The Tesla Cybertruck is finalized and nearing production over three years after CEO Elon Musk unveiled it, the company’s Chief Vehicle Designer Franz von Holzhausen said on a podcast.
The Tesla Cybertruck, after being unveiled in 2019, has been delayed on several occasions due to the global COVID-19 pandemic and related supply chain issues. While Musk has indicated on several occasions that the design is finalized, Tesla has continued to make slight adjustments while it prepares for early production, which is slated for mid-2023. Volume production is set for the end of the year.
While the Cybertruck project has been delayed, it appears Tesla is finally getting very close to production, the automaker’s Chief Vehicle Designer Franz von Holzhausen said on the Ride the Lightning podcast with Ryan McCaffrey.
After McCaffrey asked whether the Cybertruck was finished “from a design perspective,” von Holzhausen answered, “Yeah. Basically, yes.”
McCaffrey also mentioned that production was slated for less than six months from now, and the Tesla Chief Designer did not deny nor indicate that anything would hold up the initial manufacturing phases.
However, von Holzhausen did say that Tesla never has a “pencils down” mentality with vehicle design, and Tesla remains fluid with its ideas. If the vehicle could be improved upon or if the company decides to make changes, it will not refrain from doing so.
“We work consistently through the entire process, and we’re constantly working on every detail,” he said, “and the refinement of that. So, and we learn things through the engineering phases and the manufacturing development phases that we can improve on, and so we do.”
He was sure to include that the Cybertruck has features that customers do not know about yet, but in typical Tesla fashion, no details were shared.

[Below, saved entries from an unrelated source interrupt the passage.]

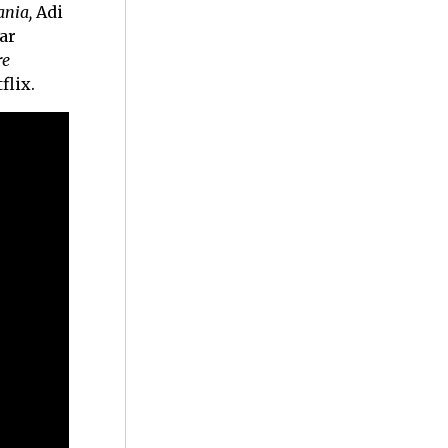
ania,
Adi
ar
re
flix.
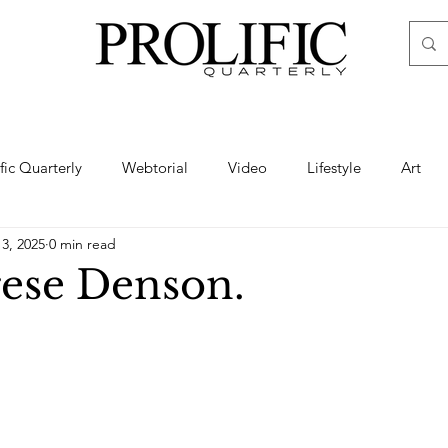
ific Quarterly
Webtorial
Video
Lifestyle
Art
13, 2025
0 min read
Haute
Fashion
swimsuit
nude
artistic nude
ese Denson.
ine Art
Boudoir
Hair
Urban Fashion
Photogra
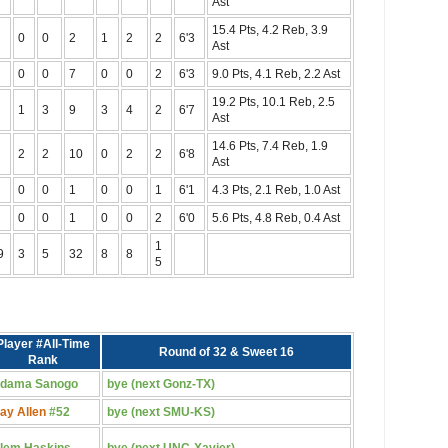
Ast
15.4 Pts, 4.2 Reb, 3.9
0
0
2
1
2
2
6'3
Ast
0
0
7
0
0
2
6'3
9.0 Pts, 4.1 Reb, 2.2 Ast
19.2 Pts, 10.1 Reb, 2.5
1
3
9
3
4
2
6'7
Ast
14.6 Pts, 7.4 Reb, 1.9
2
2
10
0
2
2
6'8
Ast
0
0
1
0
0
1
6'1
4.3 Pts, 2.1 Reb, 1.0 Ast
0
0
1
0
0
2
6'0
5.6 Pts, 4.8 Reb, 0.4 Ast
1
9
3
5
32
8
8
5
Player #All-Time
Round of 32 & Sweet 16
Rank
dama Sanogo
bye (next Gonz-TX)
ay Allen
#52
bye (next SMU-KS)
lem Haskins
bye (next UNC-Xavier)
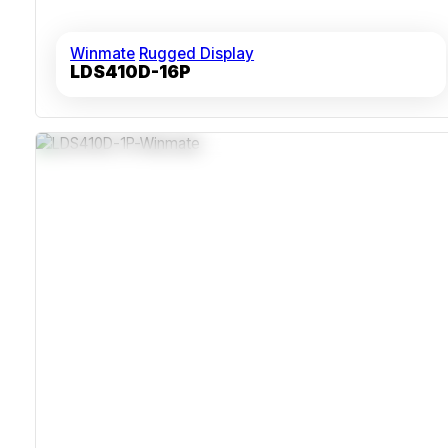
Winmate
Rugged Display
LDS410D-16P
Compact 19-Inch 1U Drawer For Dense Rack
Environments
Fanless Cooling Supports Continuous-Duty Operation
Impact-Resistant And Dust-Sealed Enclosure
CE And FCC Certified Electromagnetic Interference
Resistance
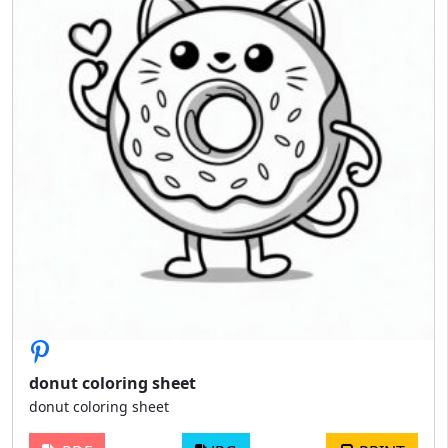
donut coloring sheet
donut coloring sheet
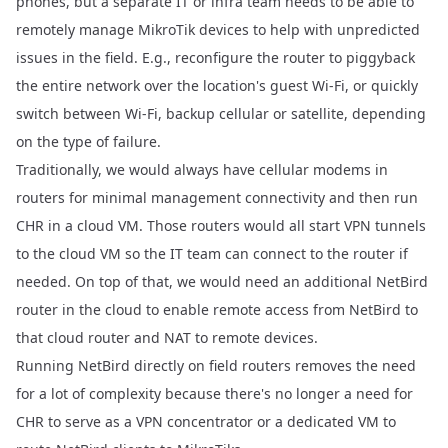
phones, but a separate IT or infra team needs to be able to
remotely manage MikroTik devices to help with unpredicted
issues in the field. E.g., reconfigure the router to piggyback
the entire network over the location's guest Wi-Fi, or quickly
switch between Wi-Fi, backup cellular or satellite, depending
on the type of failure.
Traditionally, we would always have cellular modems in
routers for minimal management connectivity and then run
CHR in a cloud VM. Those routers would all start VPN tunnels
to the cloud VM so the IT team can connect to the router if
needed. On top of that, we would need an additional NetBird
router in the cloud to enable remote access from NetBird to
that cloud router and NAT to remote devices.
Running NetBird directly on field routers removes the need
for a lot of complexity because there's no longer a need for
CHR to serve as a VPN concentrator or a dedicated VM to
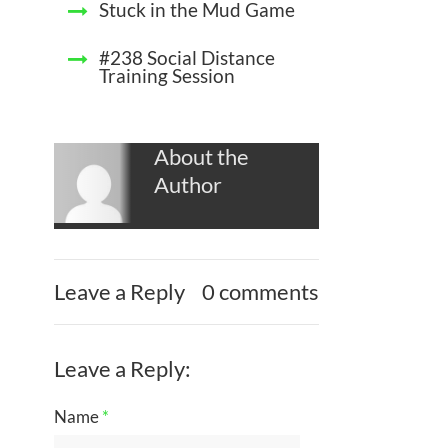
Stuck in the Mud Game
#238 Social Distance
Training Session
About the
Author
Leave a Reply
0 comments
Leave a Reply:
Name
*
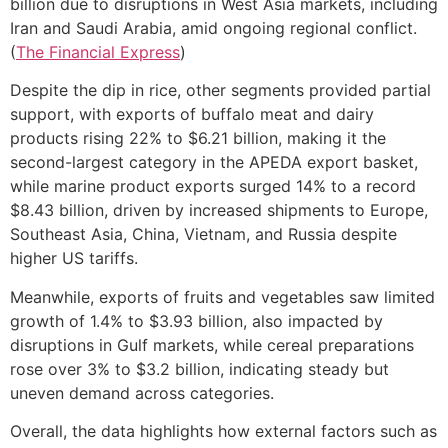
billion due to disruptions in West Asia markets, including
Iran and Saudi Arabia, amid ongoing regional conflict.
(
The Financial Express
)
Despite the dip in rice, other segments provided partial
support, with exports of buffalo meat and dairy
products rising 22% to $6.21 billion, making it the
second-largest category in the APEDA export basket,
while marine product exports surged 14% to a record
$8.43 billion, driven by increased shipments to Europe,
Southeast Asia, China, Vietnam, and Russia despite
higher US tariffs.
Meanwhile, exports of fruits and vegetables saw limited
growth of 1.4% to $3.93 billion, also impacted by
disruptions in Gulf markets, while cereal preparations
rose over 3% to $3.2 billion, indicating steady but
uneven demand across categories.
Overall, the data highlights how external factors such as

One of the more interesting tidbits of the interview was when von Holzhausen confirmed Tesla was looking at adding Yoke steering as a standard option on the Cybertruck. While prototypes have been spotted with the Yoke steering, Tesla has not yet confirmed whether it will commit to that for the vehicle. However, von Holzhausen said it “makes sense.”
Tesla recently made Yoke steering optional in the Model S and Model X, giving customers the option to choose a traditional steering wheel instead of the polarizing Yoke selection.
Tesla has made plenty of strides in Cybertruck production over the past few months, including delivering IDRA Giga Press machinery at Gigafactory Texas, where the vehicle will be built. Tesla will utilize a 9,000-ton Giga Press from IDRA for Cybertruck manufacturing, which may have arrived at the Texas factory earlier this month.